• Extracted information:
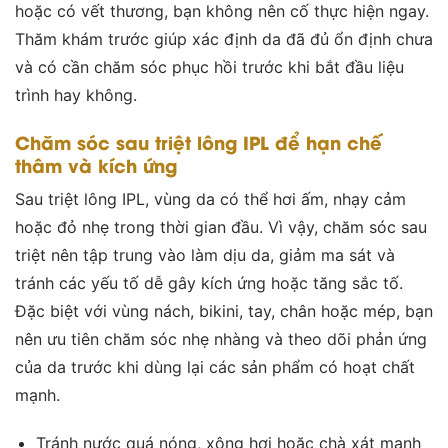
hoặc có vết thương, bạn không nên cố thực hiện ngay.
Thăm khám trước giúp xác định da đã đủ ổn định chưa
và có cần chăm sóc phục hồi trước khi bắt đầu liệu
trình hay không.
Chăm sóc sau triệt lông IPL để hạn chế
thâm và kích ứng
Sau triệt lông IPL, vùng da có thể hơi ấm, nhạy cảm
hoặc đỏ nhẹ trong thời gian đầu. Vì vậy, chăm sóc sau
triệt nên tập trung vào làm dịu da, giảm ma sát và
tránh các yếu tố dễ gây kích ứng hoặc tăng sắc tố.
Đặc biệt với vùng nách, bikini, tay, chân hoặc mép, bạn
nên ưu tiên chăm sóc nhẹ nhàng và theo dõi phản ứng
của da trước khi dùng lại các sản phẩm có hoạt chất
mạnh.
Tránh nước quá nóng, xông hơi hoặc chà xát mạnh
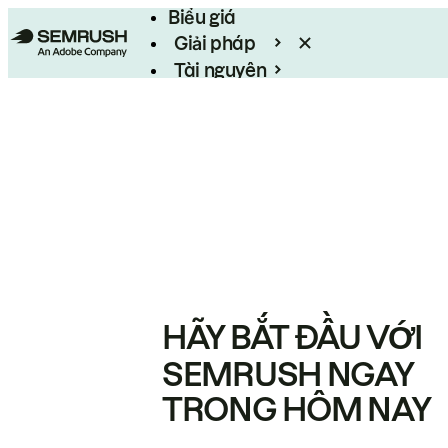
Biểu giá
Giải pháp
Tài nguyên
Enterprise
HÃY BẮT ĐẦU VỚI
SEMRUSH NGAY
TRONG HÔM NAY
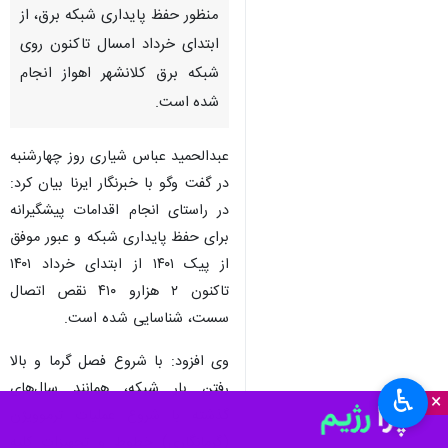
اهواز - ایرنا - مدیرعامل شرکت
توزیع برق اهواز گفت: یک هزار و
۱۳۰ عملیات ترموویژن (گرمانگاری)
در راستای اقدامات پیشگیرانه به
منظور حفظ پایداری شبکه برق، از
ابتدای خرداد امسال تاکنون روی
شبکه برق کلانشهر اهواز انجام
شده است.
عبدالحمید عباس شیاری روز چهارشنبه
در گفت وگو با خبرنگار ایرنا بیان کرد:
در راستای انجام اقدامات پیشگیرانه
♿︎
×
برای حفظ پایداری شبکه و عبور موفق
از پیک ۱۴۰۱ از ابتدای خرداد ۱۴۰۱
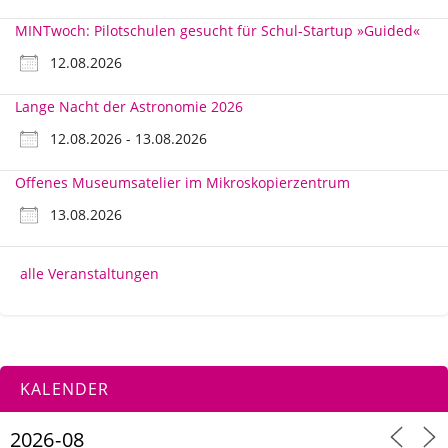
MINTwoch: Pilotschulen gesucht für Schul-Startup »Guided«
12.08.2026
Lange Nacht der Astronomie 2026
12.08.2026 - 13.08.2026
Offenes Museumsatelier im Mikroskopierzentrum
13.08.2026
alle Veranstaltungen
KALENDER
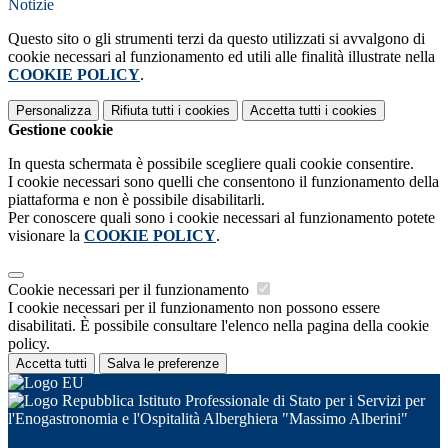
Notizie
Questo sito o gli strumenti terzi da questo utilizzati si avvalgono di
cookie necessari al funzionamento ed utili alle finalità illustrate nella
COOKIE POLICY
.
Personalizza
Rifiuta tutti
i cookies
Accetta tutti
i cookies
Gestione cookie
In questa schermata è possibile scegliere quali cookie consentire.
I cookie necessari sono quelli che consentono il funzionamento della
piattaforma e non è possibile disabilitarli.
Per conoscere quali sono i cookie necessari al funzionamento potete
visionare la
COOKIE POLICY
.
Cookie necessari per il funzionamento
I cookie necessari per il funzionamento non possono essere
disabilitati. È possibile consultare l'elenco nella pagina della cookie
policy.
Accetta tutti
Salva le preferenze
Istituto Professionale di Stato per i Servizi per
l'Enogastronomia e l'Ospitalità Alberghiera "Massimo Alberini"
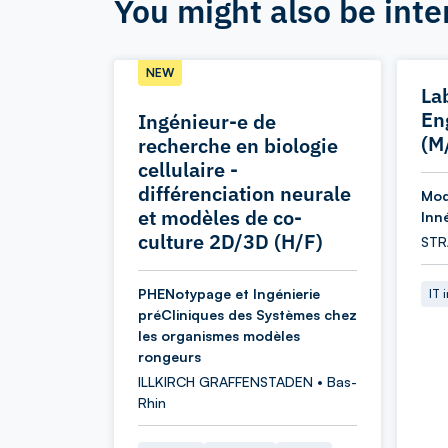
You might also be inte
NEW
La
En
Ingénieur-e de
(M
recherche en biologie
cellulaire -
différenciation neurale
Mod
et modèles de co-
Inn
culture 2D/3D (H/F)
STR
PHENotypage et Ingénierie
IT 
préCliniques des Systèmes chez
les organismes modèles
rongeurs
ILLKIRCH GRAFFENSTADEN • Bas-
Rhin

• Work instruction:
Output only an exact transcription of the lines above from the one with "Chăm sóc sau triệt lông IPL để hạn chế" up to and including the one with "Đặc biệt với".

• Reply:
Chăm sóc sau triệt lông IPL để hạn chế
thâm và kích ứng
Sau triệt lông IPL, vùng da có thể hơi ấm, nhạy cảm
hoặc đỏ nhẹ trong thời gian đầu. Vì vậy, chăm sóc sau
triệt nên tập trung vào làm dịu da, giảm ma sát và
tránh các yếu tố dễ gây kích ứng hoặc tăng sắc tố.
Đặc biệt với vùng nách, bikini, tay, chân hoặc mép, bạn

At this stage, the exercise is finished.